-- PROBLEM DESCRIPTION --
Read the records beneath this task and copy every line that contains the string "dari".

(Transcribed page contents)
BEGIN

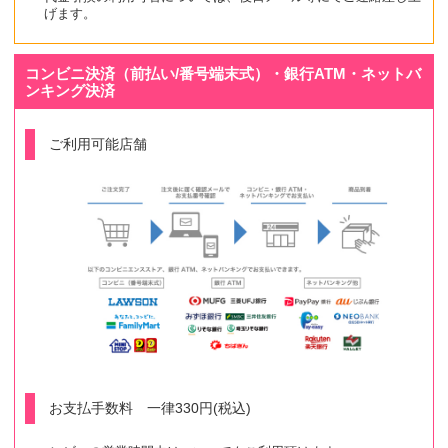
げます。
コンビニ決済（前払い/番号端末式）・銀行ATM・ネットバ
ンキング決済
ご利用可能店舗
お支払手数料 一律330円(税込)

END
BEGIN

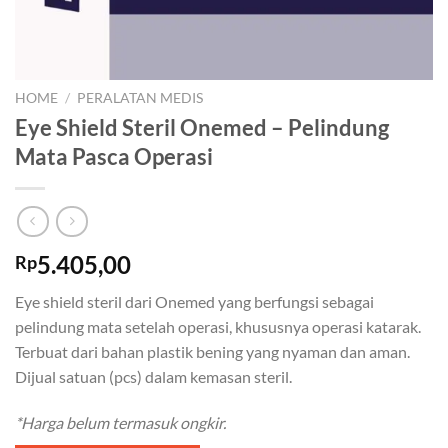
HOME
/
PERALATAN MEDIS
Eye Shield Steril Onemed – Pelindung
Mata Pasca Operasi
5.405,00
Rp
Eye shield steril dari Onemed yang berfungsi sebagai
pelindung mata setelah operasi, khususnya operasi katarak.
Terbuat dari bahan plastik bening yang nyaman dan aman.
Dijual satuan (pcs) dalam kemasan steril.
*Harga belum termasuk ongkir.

END

-- SOLUTION TO THIS EXERCISE --
Eye shield steril dari Onemed yang berfungsi sebagai
Terbuat dari bahan plastik bening yang nyaman dan aman.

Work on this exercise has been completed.